Reproduce the data in full, exactly as given, leaving images out.
*** Opening of THE INPUT ***
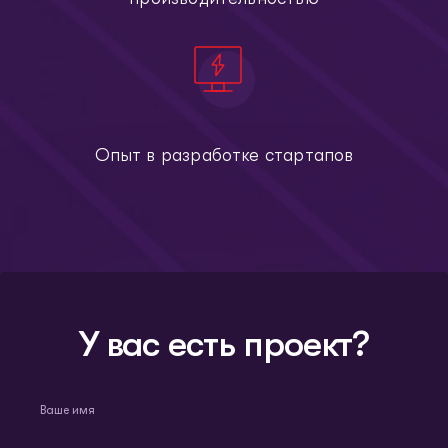
Опыт в разработке стартапов
У вас есть проект?
Ваше имя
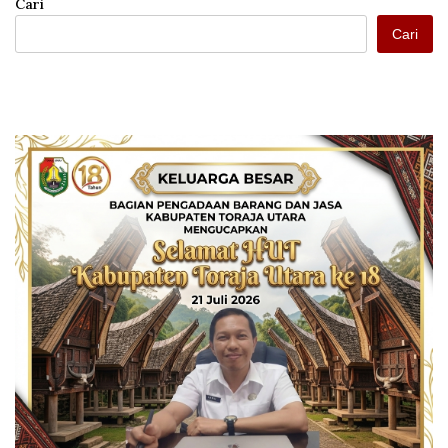
Cari
Cari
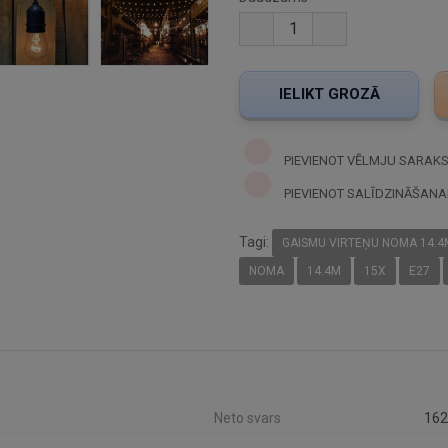
PIEVIENOT VĒLMJU SARAK
PIEVIENOT SALĪDZINĀŠANA
Tagi:
GAISMU VIRTEŅU NOMA 14.4
NOMA
14.4M
15X
E27
Neto svars
162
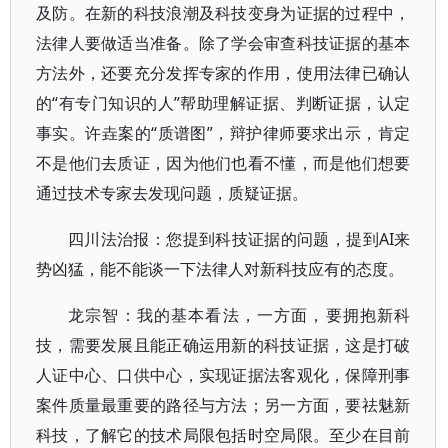
及防。在新的科技浪潮及科技变身为证据的过程中，
法律人要做适当准备。除了学会审查科技证据的基本
方法外，还要充分发挥专家的作用，使用法律已确认
的“有专门知识的人”帮助理解证据、判断证据，认定
事实。许垚案的“质谱图”，辩护律师要求出示，肯定
不是他们去质证，因为他们也看不懂，而是他们想要
通过技术专家去发现问题，质疑证据。
四川法治报：您提到科技证据的问题，提到AI来
势凶猛，能不能谈一下法律人对新科技应有的态度。
龙宗智：我的基本看法，一方面，要拥抱新科
技，需要发展且能正确运用新的科技证据，这是打破
人证中心、口供中心，实现证据法客观化，保障刑事
案件质量最重要的路径与方法；另一方面，要祛魅新
科技，了解它的技术局限包括时空局限。至少在目前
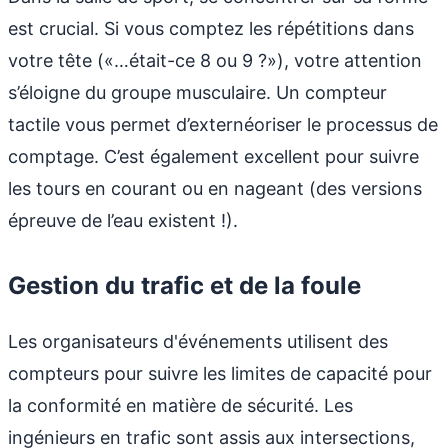
est crucial. Si vous comptez les répétitions dans
votre tête («…était-ce 8 ou 9 ?»), votre attention
s’éloigne du groupe musculaire. Un compteur
tactile vous permet d’externéoriser le processus de
comptage. C’est également excellent pour suivre
les tours en courant ou en nageant (des versions
épreuve de l’eau existent !).
Gestion du trafic et de la foule
Les organisateurs d'événements utilisent des
compteurs pour suivre les limites de capacité pour
la conformité en matière de sécurité. Les
ingénieurs en trafic sont assis aux intersections,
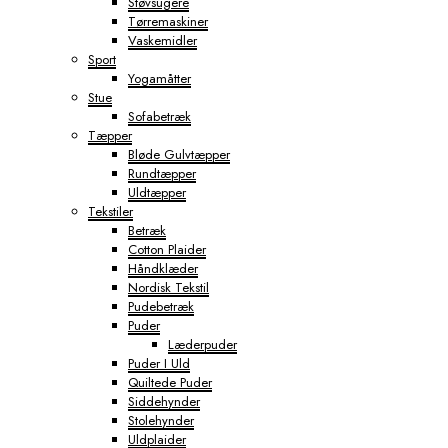
Støvsugere
Tørremaskiner
Vaskemidler
Sport
Yogamåtter
Stue
Sofabetræk
Tæpper
Bløde Gulvtæpper
Rundtæpper
Uldtæpper
Tekstiler
Betræk
Cotton Plaider
Håndklæder
Nordisk Tekstil
Pudebetræk
Puder
Læderpuder
Puder I Uld
Quiltede Puder
Siddehynder
Stolehynder
Uldplaider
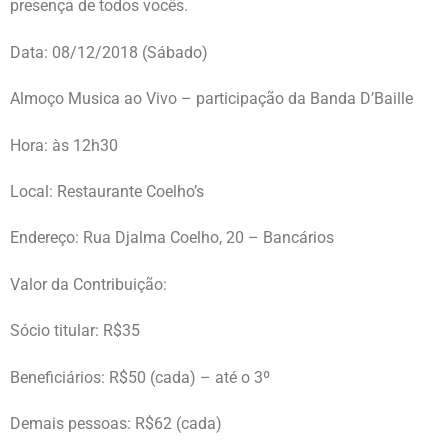
presença de todos vocês.
Data: 08/12/2018 (Sábado)
Almoço Musica ao Vivo – participação da Banda D’Baille
Hora: às 12h30
Local: Restaurante Coelho’s
Endereço: Rua Djalma Coelho, 20 – Bancários
Valor da Contribuição:
Sócio titular: R$35
Beneficiários: R$50 (cada) – até o 3º
Demais pessoas: R$62 (cada)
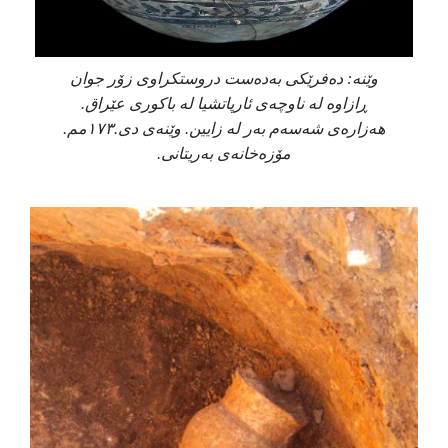
وێنە: دەفرێکی بەدەست دروستکراوی زۆر جوان
ڕازاوە لە ناوچەی ئارپاتشیا لە باکوری عێراق.
هەزارەی شەسەم بەر لە زایین. وێنەی دی.١٧٣مم.
مۆزەخانەی بەریتانی.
*** Close of THE INPUT ***
:: THE COMPLETED TASK ::
Опыт в разработке стартапов
У вас есть проект?
Ваше имя
Cari
Cari
PIEVIENOT VĒLMJU SARAK
PIEVIENOT SALĪDZINĀŠANA
Tagi:
GAISMU VIRTEŅU NOMA 14.4
NOMA
14.4M
15X
E27
Neto svars
162
及防。在新的科技浪潮及科技变身为证据的过程中，
法律人要做适当准备。除了学会审查科技证据的基本
方法外，还要充分发挥专家的作用，使用法律已确认
的“有专门知识的人”帮助理解证据、判断证据，认定
事实。许垚案的“质谱图”，辩护律师要求出示，肯定
不是他们去质证，因为他们也看不懂，而是他们想要
通过技术专家去发现问题，质疑证据。
四川法治报：您提到科技证据的问题，提到AI来
势凶猛，能不能谈一下法律人对新科技应有的态度。
龙宗智：我的基本看法，一方面，要拥抱新科
技，需要发展且能正确运用新的科技证据，这是打破
人证中心、口供中心，实现证据法客观化，保障刑事
案件质量最重要的路径与方法；另一方面，要祛魅新
科技，了解它的技术局限包括时空局限。至少在目前
est crucial. Si vous comptez les répétitions dans
votre tête («…était-ce 8 ou 9 ?»), votre attention
s’éloigne du groupe musculaire. Un compteur
tactile vous permet d’externéoriser le processus de
comptage. C’est également excellent pour suivre
les tours en courant ou en nageant (des versions
épreuve de l’eau existent !).
Gestion du trafic et de la foule
Les organisateurs d'événements utilisent des
compteurs pour suivre les limites de capacité pour
la conformité en matière de sécurité. Les
ingénieurs en trafic sont assis aux intersections,
Støvsugere
Tørremaskiner
Vaskemidler
Sport
Yogamåtter
Stue
Sofabetræk
Tæpper
Bløde Gulvtæpper
Rundtæpper
Uldtæpper
Tekstiler
Betræk
Cotton Plaider
Håndklæder
Nordisk Tekstil
Pudebetræk
Puder
Læderpuder
Puder I Uld
Quiltede Puder
Siddehynder
Stolehynder
Uldplaider
presença de todos vocês.
Data: 08/12/2018 (Sábado)
Almoço Musica ao Vivo – participação da Banda D’Baille
Hora: às 12h30
Local: Restaurante Coelho’s
Endereço: Rua Djalma Coelho, 20 – Bancários
Valor da Contribuição:
Sócio titular: R$35
Beneficiários: R$50 (cada) – até o 3º
Demais pessoas: R$62 (cada)
وێنە: دەفرێکی بەدەست دروستکراوی زۆر جوان
ڕازاوە لە ناوچەی ئارپاتشیا لە باکوری عێراق.
هەزارەی شەسەم بەر لە زایین. وێنەی دی.١٧٣مم.
مۆزەخانەی بەریتانی.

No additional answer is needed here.